At his next stop, Paul spends just seven days with the families in Tyre, and when they realize that Paul’s journey to Jerusalem will end in certain persecution, they cry out, “Please, don’t go! Don’t go! Please!” (Acts 21:4). Verse 5, Luke tells us: “When our days there were ended, we departed and went on our journey, and they all, with wives and children, accompanied us until we were outside the city. And kneeling down on the beach, we prayed and said farewell to one another” (Acts 21:5-6). Dad, mom, and kids all down on the beach, knees in the sand, praying with Paul and saying goodbye.
The same thing happens in Philip’s home when Paul arrives in Caesarea. He and his Spirit-filled family seek to dissuade Paul from continuing his journey. This is what the Spirit does—knitting the hearts of the churches to Paul and his ministry. Families and churches that love the Gospel love Paul.

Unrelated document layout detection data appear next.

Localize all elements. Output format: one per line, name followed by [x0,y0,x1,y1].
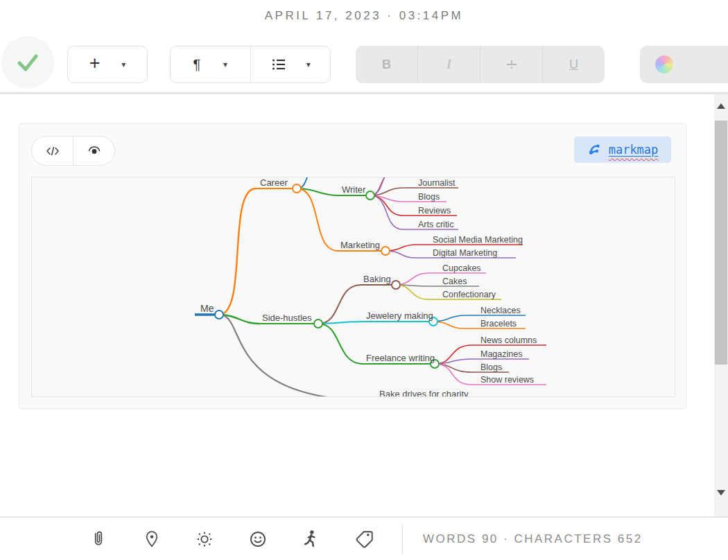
node-circle-writer[interactable] [366,191,374,200]
node-label-cakes: Cakes [442,277,467,286]
node-label-baking: Baking [363,274,391,284]
node-label-sidehustles: Side-hustles [262,313,312,323]
link-me-career [219,189,256,315]
entry-date-header: APRIL 17, 2023 · 03:14PM [0,9,728,23]
link-jewelery-bracelets [433,322,465,329]
node-label-journalist: Journalist [418,178,456,188]
node-circle-sidehustles[interactable] [314,320,322,328]
markmap-link[interactable]: markmap [574,137,671,163]
node-label-cupcakes: Cupcakes [442,263,481,273]
color-wheel-icon [655,55,673,73]
attachment-button[interactable] [87,528,110,550]
markmap-embed-card: markmap [19,123,686,409]
link-baking-confectionary [396,285,428,299]
pilcrow-icon: ¶ [193,57,201,73]
journal-entry-page: APRIL 17, 2023 · 03:14PM + ▾ ¶ ▾ ▾ [0,0,728,560]
link-marketing-dm [385,251,417,258]
node-label-career: Career [260,177,288,188]
node-label-writer: Writer [342,184,366,195]
node-label-bakedrives: Bake drives for charity [379,389,469,397]
divider [402,525,403,554]
mindmap-canvas[interactable]: Me Career Writer Journalist Blogs Review… [31,177,675,397]
runner-icon [301,529,320,550]
scroll-up-arrow-icon[interactable] [717,103,725,109]
node-label-bracelets: Bracelets [480,319,517,329]
node-label-necklaces: Necklaces [480,306,521,315]
scrollbar-thumb[interactable] [715,121,727,365]
link-stub-purple [370,177,403,195]
text-style-group: ¶ ▾ ▾ [170,46,331,83]
list-style-button[interactable]: ▾ [251,46,331,82]
node-label-dm: Digital Marketing [433,248,497,258]
link-freelance-showreviews [435,364,472,385]
mood-button[interactable] [247,528,269,550]
link-sh-baking [318,285,361,324]
node-circle-career[interactable] [293,184,301,193]
sun-icon [195,530,214,549]
markmap-label: markmap [609,143,659,157]
insert-button[interactable]: + ▾ [67,46,148,83]
paragraph-style-button[interactable]: ¶ ▾ [171,46,250,82]
preview-view-button[interactable] [73,137,114,165]
link-me-bakedrives [219,315,376,397]
done-button[interactable] [1,36,54,89]
weather-button[interactable] [193,528,216,550]
node-label-showreviews: Show reviews [480,375,534,385]
node-label-artscritic: Arts critic [418,220,453,229]
code-view-button[interactable] [32,137,73,165]
link-sh-freelance [318,324,363,364]
link-freelance-blogs [435,364,472,372]
link-freelance-magazines [435,359,472,364]
activity-button[interactable] [300,528,322,550]
node-circle-baking[interactable] [392,281,400,289]
node-label-newscolumns: News columns [480,335,537,345]
eye-icon [86,143,103,159]
node-label-confectionary: Confectionary [442,290,496,299]
checkmark-icon [12,47,43,78]
scroll-down-arrow-icon[interactable] [717,490,725,496]
node-circle-me[interactable] [215,310,223,319]
word-character-count: WORDS 90 · CHARACTERS 652 [423,518,643,560]
paperclip-icon [89,530,107,549]
node-circle-marketing[interactable] [381,247,390,255]
smiley-icon [248,530,268,549]
bulleted-list-icon [270,56,287,73]
text-color-button[interactable] [640,46,728,83]
link-jewelery-necklaces [433,315,465,322]
format-group-disabled: B I U [356,46,605,83]
node-label-blogs: Blogs [418,192,440,202]
node-label-jewelery: Jewelery making [366,310,433,321]
node-label-me: Me [200,303,214,314]
node-label-marketing: Marketing [340,240,380,250]
link-writer-artscritic [370,195,403,229]
chevron-down-icon: ▾ [306,60,311,69]
location-pin-icon [143,530,161,549]
bold-button[interactable]: B [356,46,417,83]
node-label-smm: Social Media Marketing [433,235,523,245]
entry-footer-bar: WORDS 90 · CHARACTERS 652 [0,516,728,560]
tag-button[interactable] [354,528,376,550]
node-label-reviews: Reviews [418,206,451,216]
node-label-freelance: Freelance writing [366,353,435,363]
underline-button[interactable]: U [543,46,605,83]
toolbar-divider [0,92,728,94]
tag-icon [355,530,374,549]
link-baking-cupcakes [396,273,428,285]
chevron-down-icon: ▾ [223,60,227,69]
strikethrough-icon [503,56,520,73]
code-icon [45,143,60,159]
node-label-magazines: Magazines [480,349,522,359]
markmap-logo-icon [587,143,603,157]
node-label-blogs2: Blogs [480,362,502,372]
italic-button[interactable]: I [418,46,480,83]
plus-icon: + [89,53,101,74]
link-career-marketing [297,189,338,251]
strikethrough-button[interactable] [480,46,542,83]
vertical-scrollbar[interactable] [714,94,728,516]
view-toggle [31,136,115,166]
mindmap-svg: Me Career Writer Journalist Blogs Review… [32,177,675,397]
location-button[interactable] [141,528,163,550]
chevron-down-icon: ▾ [121,60,125,69]
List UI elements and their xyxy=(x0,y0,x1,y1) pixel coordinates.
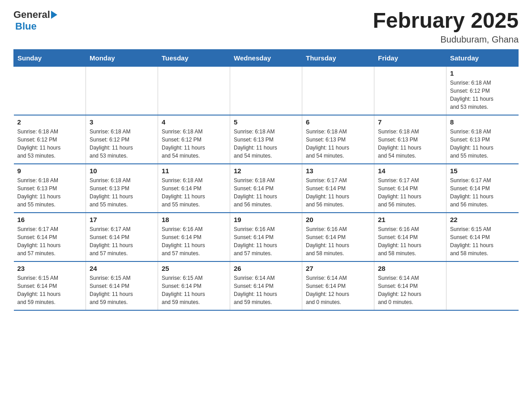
weekday-header: Monday xyxy=(86,49,158,66)
calendar-cell xyxy=(86,66,158,115)
day-info: Sunrise: 6:15 AM Sunset: 6:14 PM Dayligh… xyxy=(162,274,226,306)
day-number: 11 xyxy=(162,167,226,175)
day-info: Sunrise: 6:18 AM Sunset: 6:14 PM Dayligh… xyxy=(234,176,298,209)
day-number: 9 xyxy=(17,167,82,175)
day-info: Sunrise: 6:18 AM Sunset: 6:13 PM Dayligh… xyxy=(306,128,370,160)
calendar-cell: 16Sunrise: 6:17 AM Sunset: 6:14 PM Dayli… xyxy=(14,213,86,261)
calendar-cell: 3Sunrise: 6:18 AM Sunset: 6:12 PM Daylig… xyxy=(86,115,158,164)
day-number: 28 xyxy=(378,265,442,272)
day-number: 5 xyxy=(234,118,298,126)
calendar-cell: 26Sunrise: 6:14 AM Sunset: 6:14 PM Dayli… xyxy=(230,261,302,310)
weekday-header: Wednesday xyxy=(230,49,302,66)
day-info: Sunrise: 6:17 AM Sunset: 6:14 PM Dayligh… xyxy=(17,225,82,257)
day-number: 8 xyxy=(450,118,515,126)
calendar-cell: 23Sunrise: 6:15 AM Sunset: 6:14 PM Dayli… xyxy=(14,261,86,310)
day-info: Sunrise: 6:15 AM Sunset: 6:14 PM Dayligh… xyxy=(450,225,515,257)
calendar-week-row: 23Sunrise: 6:15 AM Sunset: 6:14 PM Dayli… xyxy=(14,261,519,310)
weekday-row: SundayMondayTuesdayWednesdayThursdayFrid… xyxy=(14,49,519,66)
day-info: Sunrise: 6:18 AM Sunset: 6:13 PM Dayligh… xyxy=(17,176,82,209)
day-number: 12 xyxy=(234,167,298,175)
calendar-cell: 13Sunrise: 6:17 AM Sunset: 6:14 PM Dayli… xyxy=(302,164,374,213)
calendar-week-row: 2Sunrise: 6:18 AM Sunset: 6:12 PM Daylig… xyxy=(14,115,519,164)
day-number: 24 xyxy=(90,265,154,272)
calendar-body: 1Sunrise: 6:18 AM Sunset: 6:12 PM Daylig… xyxy=(14,66,519,310)
logo-triangle-icon xyxy=(51,11,57,19)
day-info: Sunrise: 6:17 AM Sunset: 6:14 PM Dayligh… xyxy=(306,176,370,209)
day-info: Sunrise: 6:15 AM Sunset: 6:14 PM Dayligh… xyxy=(90,274,154,306)
day-number: 17 xyxy=(90,216,154,223)
calendar-table: SundayMondayTuesdayWednesdayThursdayFrid… xyxy=(13,49,519,311)
day-info: Sunrise: 6:18 AM Sunset: 6:14 PM Dayligh… xyxy=(162,176,226,209)
calendar-cell: 21Sunrise: 6:16 AM Sunset: 6:14 PM Dayli… xyxy=(374,213,446,261)
day-info: Sunrise: 6:16 AM Sunset: 6:14 PM Dayligh… xyxy=(162,225,226,257)
calendar-cell: 9Sunrise: 6:18 AM Sunset: 6:13 PM Daylig… xyxy=(14,164,86,213)
day-number: 3 xyxy=(90,118,154,126)
calendar-cell: 7Sunrise: 6:18 AM Sunset: 6:13 PM Daylig… xyxy=(374,115,446,164)
calendar-cell xyxy=(374,66,446,115)
month-title: February 2025 xyxy=(373,9,519,33)
calendar-cell: 22Sunrise: 6:15 AM Sunset: 6:14 PM Dayli… xyxy=(446,213,519,261)
day-number: 1 xyxy=(450,69,515,77)
day-number: 10 xyxy=(90,167,154,175)
day-number: 27 xyxy=(306,265,370,272)
day-number: 4 xyxy=(162,118,226,126)
calendar-cell xyxy=(446,261,519,310)
day-number: 2 xyxy=(17,118,82,126)
calendar-cell: 18Sunrise: 6:16 AM Sunset: 6:14 PM Dayli… xyxy=(158,213,230,261)
calendar-cell: 1Sunrise: 6:18 AM Sunset: 6:12 PM Daylig… xyxy=(446,66,519,115)
day-info: Sunrise: 6:18 AM Sunset: 6:13 PM Dayligh… xyxy=(450,128,515,160)
calendar-cell: 2Sunrise: 6:18 AM Sunset: 6:12 PM Daylig… xyxy=(14,115,86,164)
weekday-header: Sunday xyxy=(14,49,86,66)
day-info: Sunrise: 6:17 AM Sunset: 6:14 PM Dayligh… xyxy=(378,176,442,209)
day-number: 14 xyxy=(378,167,442,175)
calendar-cell: 15Sunrise: 6:17 AM Sunset: 6:14 PM Dayli… xyxy=(446,164,519,213)
calendar-cell xyxy=(158,66,230,115)
calendar-cell: 5Sunrise: 6:18 AM Sunset: 6:13 PM Daylig… xyxy=(230,115,302,164)
day-info: Sunrise: 6:16 AM Sunset: 6:14 PM Dayligh… xyxy=(234,225,298,257)
logo-blue-text: Blue xyxy=(15,21,37,32)
calendar-cell: 6Sunrise: 6:18 AM Sunset: 6:13 PM Daylig… xyxy=(302,115,374,164)
weekday-header: Saturday xyxy=(446,49,519,66)
logo-general-text: General xyxy=(13,9,50,21)
day-info: Sunrise: 6:17 AM Sunset: 6:14 PM Dayligh… xyxy=(90,225,154,257)
day-info: Sunrise: 6:18 AM Sunset: 6:12 PM Dayligh… xyxy=(17,128,82,160)
day-info: Sunrise: 6:18 AM Sunset: 6:12 PM Dayligh… xyxy=(162,128,226,160)
location-text: Buduburam, Ghana xyxy=(373,34,519,45)
calendar-cell: 19Sunrise: 6:16 AM Sunset: 6:14 PM Dayli… xyxy=(230,213,302,261)
day-info: Sunrise: 6:14 AM Sunset: 6:14 PM Dayligh… xyxy=(378,274,442,306)
day-info: Sunrise: 6:15 AM Sunset: 6:14 PM Dayligh… xyxy=(17,274,82,306)
day-info: Sunrise: 6:18 AM Sunset: 6:12 PM Dayligh… xyxy=(90,128,154,160)
day-info: Sunrise: 6:18 AM Sunset: 6:13 PM Dayligh… xyxy=(90,176,154,209)
calendar-cell xyxy=(230,66,302,115)
day-info: Sunrise: 6:16 AM Sunset: 6:14 PM Dayligh… xyxy=(378,225,442,257)
calendar-cell: 28Sunrise: 6:14 AM Sunset: 6:14 PM Dayli… xyxy=(374,261,446,310)
calendar-cell: 24Sunrise: 6:15 AM Sunset: 6:14 PM Dayli… xyxy=(86,261,158,310)
weekday-header: Thursday xyxy=(302,49,374,66)
calendar-cell xyxy=(302,66,374,115)
day-number: 25 xyxy=(162,265,226,272)
title-section: February 2025 Buduburam, Ghana xyxy=(373,9,519,45)
day-number: 21 xyxy=(378,216,442,223)
day-info: Sunrise: 6:17 AM Sunset: 6:14 PM Dayligh… xyxy=(450,176,515,209)
calendar-cell: 4Sunrise: 6:18 AM Sunset: 6:12 PM Daylig… xyxy=(158,115,230,164)
weekday-header: Friday xyxy=(374,49,446,66)
logo: General Blue xyxy=(13,9,57,32)
day-info: Sunrise: 6:16 AM Sunset: 6:14 PM Dayligh… xyxy=(306,225,370,257)
calendar-cell: 12Sunrise: 6:18 AM Sunset: 6:14 PM Dayli… xyxy=(230,164,302,213)
day-number: 19 xyxy=(234,216,298,223)
day-number: 16 xyxy=(17,216,82,223)
calendar-cell: 10Sunrise: 6:18 AM Sunset: 6:13 PM Dayli… xyxy=(86,164,158,213)
calendar-week-row: 1Sunrise: 6:18 AM Sunset: 6:12 PM Daylig… xyxy=(14,66,519,115)
calendar-cell: 20Sunrise: 6:16 AM Sunset: 6:14 PM Dayli… xyxy=(302,213,374,261)
day-number: 15 xyxy=(450,167,515,175)
day-info: Sunrise: 6:18 AM Sunset: 6:13 PM Dayligh… xyxy=(234,128,298,160)
calendar-cell xyxy=(14,66,86,115)
calendar-cell: 17Sunrise: 6:17 AM Sunset: 6:14 PM Dayli… xyxy=(86,213,158,261)
page-header: General Blue February 2025 Buduburam, Gh… xyxy=(13,9,519,45)
day-number: 13 xyxy=(306,167,370,175)
calendar-cell: 27Sunrise: 6:14 AM Sunset: 6:14 PM Dayli… xyxy=(302,261,374,310)
calendar-cell: 14Sunrise: 6:17 AM Sunset: 6:14 PM Dayli… xyxy=(374,164,446,213)
day-number: 6 xyxy=(306,118,370,126)
day-info: Sunrise: 6:18 AM Sunset: 6:12 PM Dayligh… xyxy=(450,79,515,111)
day-number: 18 xyxy=(162,216,226,223)
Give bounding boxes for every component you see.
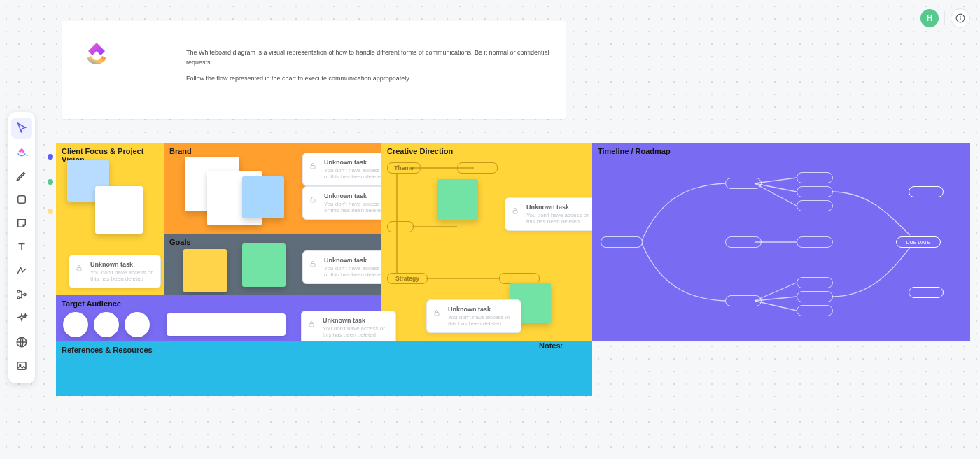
info-icon [955,13,965,23]
magic-tool[interactable] [11,308,32,329]
task-sub: You don't have access or this has been d… [324,167,384,180]
section-creative-direction[interactable]: Creative Direction Theme Strategy Unknow… [382,143,592,341]
svg-rect-17 [309,324,314,327]
section-target-audience[interactable]: Target Audience Unknown task You don't h… [56,295,382,341]
sticky-note[interactable] [242,243,286,287]
svg-rect-15 [513,211,517,214]
audience-circle[interactable] [94,312,119,337]
node[interactable] [457,162,498,174]
roadmap-node[interactable] [797,291,833,302]
lock-icon [75,262,83,275]
lock-icon [309,258,317,271]
pointer-tool[interactable] [11,118,32,139]
web-tool[interactable] [11,332,32,353]
color-dot-indigo[interactable] [48,154,53,160]
sticky-note[interactable] [438,179,478,220]
pen-icon [15,169,28,182]
roadmap-node[interactable] [797,277,833,288]
square-icon [15,193,28,206]
svg-rect-16 [435,313,439,316]
roadmap-node[interactable] [725,178,762,189]
task-card[interactable]: Unknown task You don't have access or th… [301,311,396,344]
task-card[interactable]: Unknown task You don't have access or th… [302,153,391,186]
svg-point-5 [18,290,20,292]
org-icon [15,288,28,301]
header-card: The Whiteboard diagram is a visual repre… [62,21,566,119]
svg-rect-12 [311,166,315,169]
sticky-tool[interactable] [11,213,32,234]
roadmap-node[interactable] [797,186,833,197]
sparkle-icon [15,312,28,325]
header-line-1: The Whiteboard diagram is a visual repre… [186,48,566,68]
svg-rect-14 [311,264,315,267]
clickup-tool[interactable]: + [11,141,32,162]
section-notes[interactable]: Notes: [539,341,970,396]
task-card[interactable]: Unknown task You don't have access or th… [302,250,391,284]
roadmap-node-start[interactable] [601,236,643,248]
toolbar: + [8,112,35,383]
task-card[interactable]: Unknown task You don't have access or th… [426,299,522,333]
sticky-note[interactable] [95,186,143,234]
section-references[interactable]: References & Resources [56,341,592,396]
lock-icon [309,194,317,206]
section-client-focus[interactable]: Client Focus & Project Vision Unknown ta… [56,143,164,295]
clickup-add-icon: + [15,146,28,158]
lock-icon [307,318,316,331]
section-brand[interactable]: Brand Unknown task You don't have access… [164,143,382,234]
cursor-icon [15,122,28,134]
section-title: Goals [169,238,191,246]
task-sub: You don't have access or this has been d… [324,265,384,278]
roadmap-node[interactable] [797,172,833,183]
section-timeline[interactable]: Timeline / Roadmap DUE DATE [592,143,970,341]
task-sub: You don't have access or this has been d… [323,325,390,338]
node[interactable] [387,221,414,232]
svg-point-2 [960,16,960,17]
task-card[interactable]: Unknown task You don't have access or th… [302,186,391,220]
image-tool[interactable] [11,355,32,376]
text-tool[interactable] [11,236,32,257]
svg-rect-4 [18,196,26,204]
task-sub: You don't have access or this has been d… [448,314,515,327]
svg-rect-13 [311,199,315,203]
info-button[interactable] [951,8,970,28]
roadmap-node[interactable] [797,200,833,211]
clickup-logo-icon [81,38,112,72]
svg-text:+: + [26,153,29,157]
header-line-2: Follow the flow represented in the chart… [186,73,566,83]
pen-tool[interactable] [11,165,32,186]
lock-icon [511,205,519,218]
roadmap-due-date[interactable]: DUE DATE [896,236,941,248]
task-title: Unknown task [324,159,384,166]
svg-rect-11 [77,268,81,271]
svg-point-7 [24,294,26,296]
roadmap-node[interactable] [909,287,944,298]
sticky-note[interactable] [183,249,227,292]
org-tool[interactable] [11,284,32,305]
task-sub: You don't have access or this has been d… [526,212,594,225]
audience-circle[interactable] [125,312,150,337]
roadmap-node[interactable] [909,186,944,197]
task-card[interactable]: Unknown task You don't have access or th… [69,255,161,288]
shape-tool[interactable] [11,189,32,210]
roadmap-node[interactable] [725,295,762,306]
color-dot-green[interactable] [48,179,53,185]
audience-circle[interactable] [63,312,88,337]
roadmap-node[interactable] [797,236,833,248]
section-title: Brand [169,147,192,155]
node-strategy[interactable]: Strategy [387,273,428,284]
task-sub: You don't have access or this has been d… [324,201,384,213]
task-card[interactable]: Unknown task You don't have access or th… [505,197,600,231]
top-right-controls: H [920,8,970,28]
audience-card[interactable] [167,313,286,336]
node-theme[interactable]: Theme [387,162,421,174]
sticky-note[interactable] [242,176,284,218]
color-dot-yellow[interactable] [48,209,53,214]
task-sub: You don't have access or this has been d… [90,269,155,282]
section-goals[interactable]: Goals Unknown task You don't have access… [164,234,382,295]
user-avatar[interactable]: H [920,9,939,27]
connector-tool[interactable] [11,260,32,281]
roadmap-node[interactable] [797,305,833,316]
separator [944,11,945,25]
roadmap-node[interactable] [725,236,762,248]
text-icon [15,241,28,253]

Does Your Family Love Paul?
In Acts 21, Luke emphasizes the way families loved Paul. What are you doing to cultivate in your home a deep, abiding love for Paul—his ministry, his letters, and the Gospel he proclaimed? How are you seeking to inspire your husband, your wife, your kids to love the Apostle Paul?
Do we spend time reading his letters to our children? Do we ourselves memorize verses or passages from Paul’s instruction? How often do we revisit the preaching ministry of Paul in Acts or recount his missionary efforts to our families? May Paul’s gentle words to Timothy also be true in our homes:
“You, however, have followed my teaching, my conduct, my aim in life, my faith, my patience, my love, my steadfastness, my persecutions and sufferings that happened to me at Antioch, at Iconium, and at Lystra—which persecutions I endured; yet from them all the Lord rescued me…” -2 Timothy 3:10-11
Does Your Church Love Paul?
The reason our churches should love Paul is found in the opening six words of Paul’s first letter in the canon: “Paul, a servant of Christ Jesus” (Romans 1:1). Paul poured his life out daily to ensure that we receive and cherish Jesus Christ. Our churches in the 21st century exist because Paul was a servant planting the good news of Jesus Christ across the entire inhabited world in the 1st century.
Consider this: when Paul wrote to the churches from prison, what was his motivation? A desire to be right? A love for controversy and theological argument? A penchant for micro-managing? No, it was the memory of the tear-soaked faces and the sandy knees of the brothers and sisters he had left behind in every city–brothers and sisters he desperately loved. Paul writes to the Philippians, “For God is my witness, how I yearn for you all with the affection of Jesus Christ” (Philippians 1:8).
As we enter the epistles of Paul, we must realize they are written to the churches raised to life in Acts–where the pages bloom with deep, Spirit-wrought love for one another. Paul wrote feverishly, preached faithfully, and prayed fervently that the churches he loved would continue in their pursuit of our Lord and Savior Jesus Christ. Paul’s undying passion was for the churches to “continue in the faith, stable and steadfast, not shifting from the hope of the gospel that you heard, which has been proclaimed in all creation under heaven, and of which I, Paul, became a minister” (Col. 1:23).
How can we not love Paul? If you don’t feel this kind of affection for Paul’s letters, start in Acts. Read about his ministry, his journeys, and his sufferings for the name of Jesus and for the sake of the Church. Realize that in his letters are found the very words of Christ: “Him we proclaim, warning everyone and teaching everyone with all wisdom, that we may present everyone mature in Christ. For this I toil, struggling with all his energy that he powerfully works within me” (Col. 1:28-29). Because churches that love the Gospel love the Paul who made sure we heard that Gospel.